Lorsque l’acte d’accusation est publié, on apprend qu’une quatrième personne sera sur le banc des accusés : Franci Zavrl. Selon cet acte d’accusation les choses sont très simples : l’adjudant I. Borstner aurait photocopié un document top secret et l’aurait remis à D. Tasic qui l’aurait remis à F. Zavrl qui l’aurait remis à J. Jansa qui aurait eu l’intention de s’en servir pour ses articles. Ils risquent jusqu’à 15 ans de prison pour divulgation de secrets militaires.
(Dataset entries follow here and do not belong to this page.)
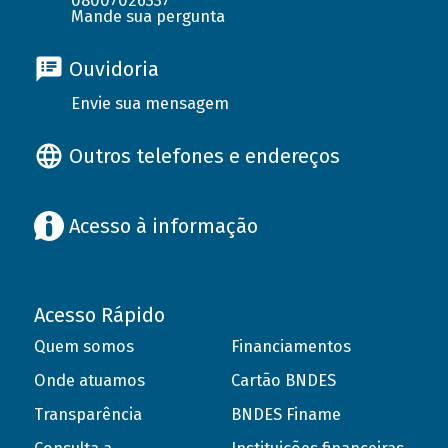
08007026337
Mande sua pergunta
Ouvidoria
Envie sua mensagem
Outros telefones e endereços
Acesso à informação
Acesso Rápido
Quem somos
Financiamentos
Onde atuamos
Cartão BNDES
Transparência
BNDES Finame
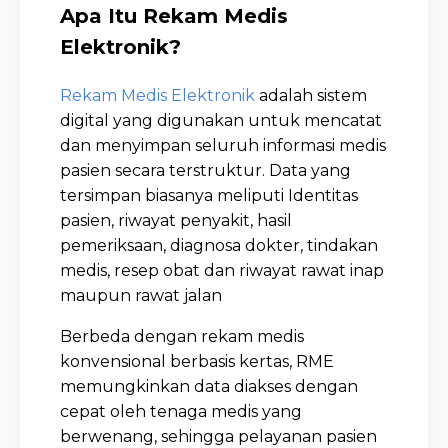
Apa Itu Rekam Medis
Elektronik?
Rekam Medis Elektronik
adalah sistem
digital yang digunakan untuk mencatat
dan menyimpan seluruh informasi medis
pasien secara terstruktur. Data yang
tersimpan biasanya meliputi Identitas
pasien, riwayat penyakit, hasil
pemeriksaan, diagnosa dokter, tindakan
medis, resep obat dan riwayat rawat inap
maupun rawat jalan
Berbeda dengan rekam medis
konvensional berbasis kertas, RME
memungkinkan data diakses dengan
cepat oleh tenaga medis yang
berwenang, sehingga pelayanan pasien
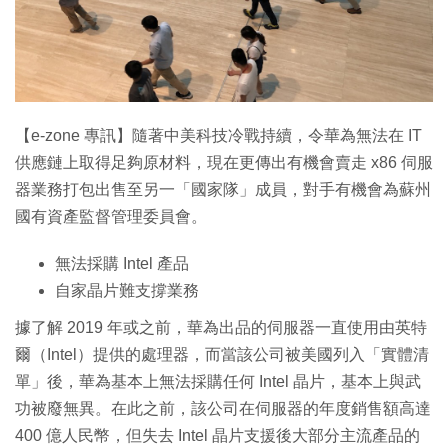
特集
【e-zone 專訊】隨著中美科技冷戰持續，令華為無法在 IT
供應鏈上取得足夠原材料，現在更傳出有機會賣走 x86 伺服
器業務打包出售至另一「國家隊」成員，對手有機會為蘇州
國有資產監督管理委員會。
無法採購 Intel 產品
自家晶片難支撐業務
據了解 2019 年或之前，華為出品的伺服器一直使用由英特
爾（Intel）提供的處理器，而當該公司被美國列入「實體清
單」後，華為基本上無法採購任何 Intel 晶片，基本上與武
功被廢無異。在此之前，該公司在伺服器的年度銷售額高達
400 億人民幣，但失去 Intel 晶片支援後大部分主流產品的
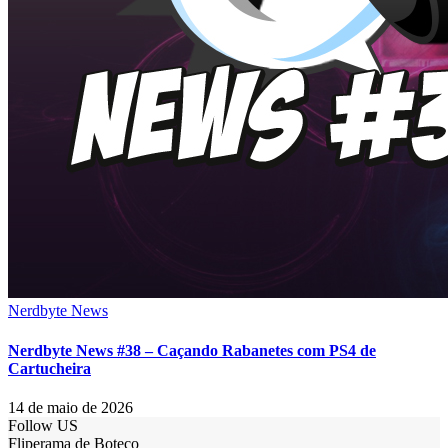
Nerdbyte News
Nerdbyte News #38 – Caçando Rabanetes com PS4 de
Cartucheira
14 de maio de 2026
Follow US
Fliperama de Boteco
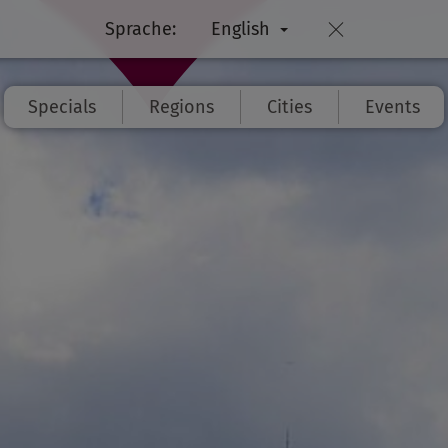
Sprache:
English
Specials
Regions
Cities
Events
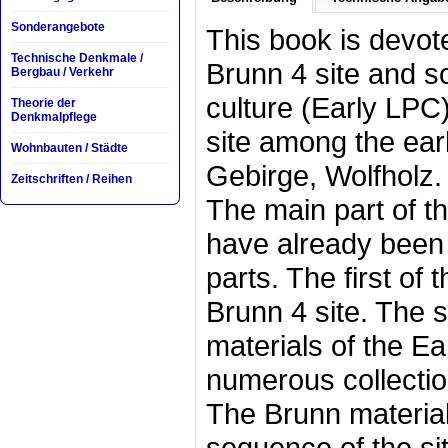
Sonderangebote
This book is devot
Technische Denkmale /
Brunn 4 site and s
Bergbau / Verkehr
culture (Early LPC)
Theorie der
Denkmalpflege
site among the ea
Wohnbauten / Städte
Gebirge, Wolfholz.
Zeitschriften / Reihen
The main part of t
have already been 
parts. The first of
Brunn 4 site. The s
materials of the E
numerous collectio
The Brunn materia
sequence of the si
À la veille du procès qui commence le 18 juillet et se termine le 27, le Comité a recueilli 67.633 signatures individuelles et 500 signatures collectives ou institutionnelles (cellules du parti et de l’UJSS, sections syndicales, revues, etc.). Devant le tribunal il y a chaque jour plus de monde, tous âges et toutes classes confondus : étudiants, intellectuels, ouvriers, paysans, punks, anciens combattants… sont là avec fleurs, drapeaux, pancartes, etc. Le procès est à huis clos mais tous les jours F. Zavrl, seul prévenu libre, donne une conférence du presse retransmise en particulier par Radio študent, la radio étudiante de Ljubljana qui, rendant compte du moindre détail concernant le procès, est écoutée jusque dans les cafés. Le jour du verdict ce sont 10.000 personnes qui se rassemblent devant le tribunal. Même si les quatre sont condamnés (5 mois pour D. Tasic, 18 mois pour J. Jansa et F. Zavrl et 4 ans pour I. Borstner), lorsqu’ils sont remis en liberté provisoire à l’issue du procès (jusqu’à ce que la peine devienne légalement applicable) c’est en faisant le V de la victoire que la foule les salue à la sortie du tribunal.

La revue Teleks parlera d’une « terrible défaite morale et politique pour l’armée (…) comme elle n’aurait pu en subir en temps de guerre de la part d’aucun ennemi ». « Un abîme » sépare l’armée populaire du peuple slovène.

Et l’affaire n’est pas encore terminée …

P.S. En attendant la révision en appel de ce procès, une autre affaire ressurgit : un Comité slovène officiel de défense des droits de l’homme met en cause les services de sécurité militaire en demandant la révision du procès d’un appelé slovène, Tomo Bogataj, condamné à un an de prison militaire, pour « avoir professé des idées séparatistes et souscrit à des textes de Mladina »

C. Fabian

[1cf. Iztok n°10 et 11. Sur le mouvement alternatif en Slovénie, cf. Iztok n°14, pp. 29-37. Pour tout soutien aux accusés, contacter le Comité pour la défense de J. Jansa, D. Tasic, I. Borstner et F. Zavrl, c/o J. A. Derens, 7, impasse des Chevaliers, 75020 Paris.

[2Signalons, à titre de curiosité, que l’ancien ministre Mamula a commis, en France, un ouvrage intitulé : Le Monde contemporain et la défense yougoslave, (Hachette, 1987).